Description: Part of the Landmark Events in American History series - This series explores the causes and significance of key events in the history of the United States and introduces readers to the people who influence those events. Each book uses primary sources, archival photographs and illustrations, maps, time lines, and focus boxes to bring these stories of the nation's past alive.

Highlights: I've been researching Native American's history and migrations (voluntary and involuntary) throughout North America and it's been incredibly eye-opening and, at times, very heart wrenching. I found this book at the library and it is full of great simplified history that makes it a good resource. Here are a few highlights I've found within the 48 pages...

By 1500 BC, corn was being grown in the American Southwest.

By 1000 BC, corn was being grown by tribes in the American Southeast.

500 BC, "Mound Builders" arose in the river valleys of the woodlands areas east of the Mississippi River.

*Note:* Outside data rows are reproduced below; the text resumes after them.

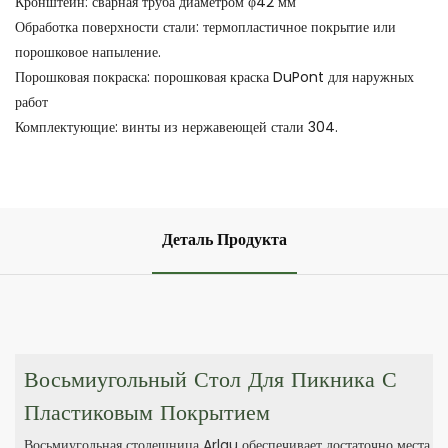
Кронштейн: сварная труба диаметром φ42 мм
Обработка поверхности стали: термопластичное покрытие или
порошковое напыление.
Порошковая покраска: порошковая краска DuPont для наружных
работ
Комплектующие: винты из нержавеющей стали 304.
Деталь Продукта
Восьмиугольный Стол Для Пикника С
Пластиковым Покрытием
Восьмиугольная столешница Arlau обеспечивает достаточно места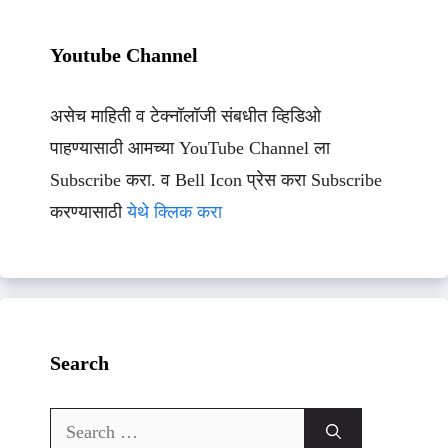
Youtube Channel
असेच माहिती व टेक्नॉलॉजी संबधीत व्हिडिओ
पाहण्यासाठी आमच्या YouTube Channel ला
Subscribe करा. व Bell Icon प्रेस करा Subscribe
करण्यासाठी
येथे क्लिक करा
Search
Search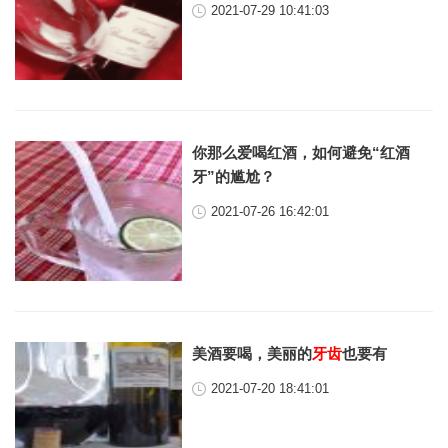
2021-07-29 10:41:03
你那么爱喝红酒，如何避免“红酒
牙”的尴尬？
2021-07-26 16:42:01
美酒要喝，美丽的
牙齿
也要有
2021-07-20 18:41:01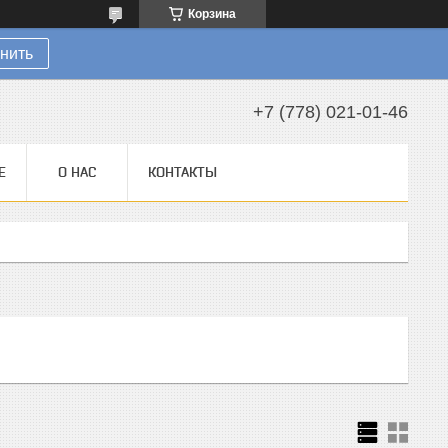
Корзина
нить
+7 (778) 021-01-46
Е
О НАС
КОНТАКТЫ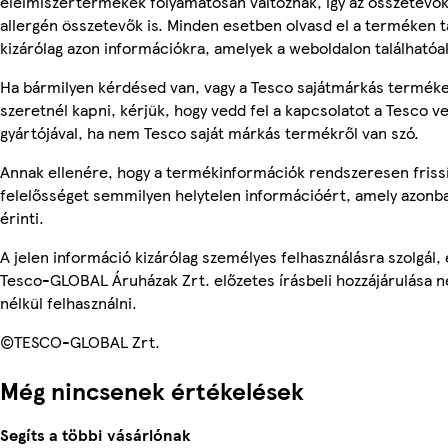
élelmiszertermékek folyamatosan változnak, így az összetevők,
allergén összetevők is. Minden esetben olvasd el a terméken t
kizárólag azon információkra, amelyek a weboldalon találhatóa
Ha bármilyen kérdésed van, vagy a Tesco sajátmárkás terméke
szeretnél kapni, kérjük, hogy vedd fel a kapcsolatot a Tesco v
gyártójával, ha nem Tesco saját márkás termékről van szó.
Annak ellenére, hogy a termékinformációk rendszeresen frissí
felelősséget semmilyen helytelen információért, amely azon
érinti.
A jelen információ kizárólag személyes felhasználásra szolgál
Tesco-GLOBAL Áruházak Zrt. előzetes írásbeli hozzájárulása n
nélkül felhasználni.
©TESCO-GLOBAL Zrt.
Még nincsenek értékelések
Segíts a többi vásárlónak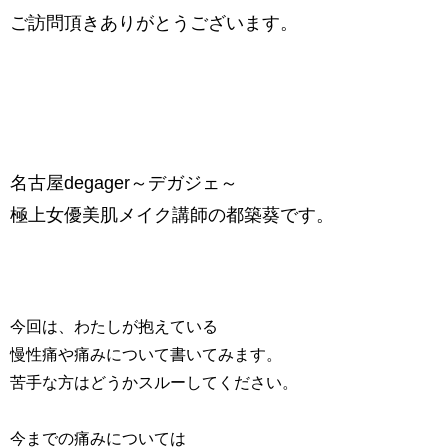
ご訪問頂きありがとうございます。
名古屋degager～デガジェ～
極上女優美肌メイク講師の都築葵です。
今回は、わたしが抱えている
慢性痛や痛みについて書いてみます。
苦手な方はどうかスルーしてください。
今までの痛みについては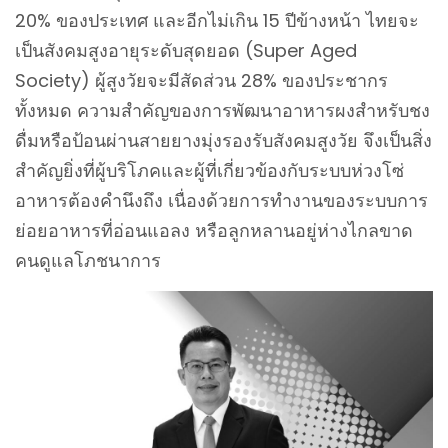
20% ของประเทศ และอีกไม่เกิน 15 ปีข้างหน้า ไทยจะ
เป็นสังคมสูงอายุระดับสุดยอด (Super Aged
Society) ผู้สูงวัยจะมีสัดส่วน 28% ของประชากร
ทั้งหมด ความสำคัญของการพัฒนาอาหารผงสำหรับชง
ดื่มหรือป้อนผ่านสายยางมุ่งรองรับสังคมสูงวัย จึงเป็นสิ่ง
สำคัญยิ่งที่ผู้บริโภคและผู้ที่เกี่ยวข้องกับระบบห่วงโซ่
อาหารต้องคำนึงถึง เนื่องด้วยการทำงานของระบบการ
ย่อยอาหารที่อ่อนแอลง หรือลูกหลานอยู่ห่างไกลขาด
คนดูแลโภชนาการ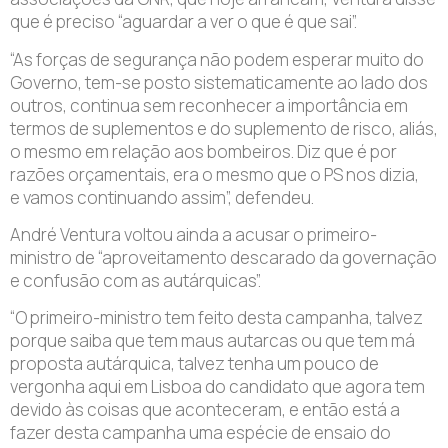
que é preciso “aguardar a ver o que é que sai”.
“As forças de segurança não podem esperar muito do
Governo, tem-se posto sistematicamente ao lado dos
outros, continua sem reconhecer a importância em
termos de suplementos e do suplemento de risco, aliás,
o mesmo em relação aos bombeiros. Diz que é por
razões orçamentais, era o mesmo que o PS nos dizia,
e vamos continuando assim”, defendeu.
André Ventura voltou ainda a acusar o primeiro-
ministro de “aproveitamento descarado da governação
e confusão com as autárquicas”.
“O primeiro-ministro tem feito desta campanha, talvez
porque saiba que tem maus autarcas ou que tem má
proposta autárquica, talvez tenha um pouco de
vergonha aqui em Lisboa do candidato que agora tem
devido às coisas que aconteceram, e então está a
fazer desta campanha uma espécie de ensaio do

At first the mounds were for burials and then they evolved into temple mounds. (Reviewer's note: There are a ton of mounds you can visit in Northeastern Louisiana). By 1300 AD, over 100,000 mounds had been built in the Mississippi River Valley.

The largest city of mound builders was Cahokia (Illinois). The base of the largest mound is 6 square miles - larger than the base of Egypt's Great Pyramid. 30,000 people lived here between 1100-1300 AD but by 1680 AD only a small village remained.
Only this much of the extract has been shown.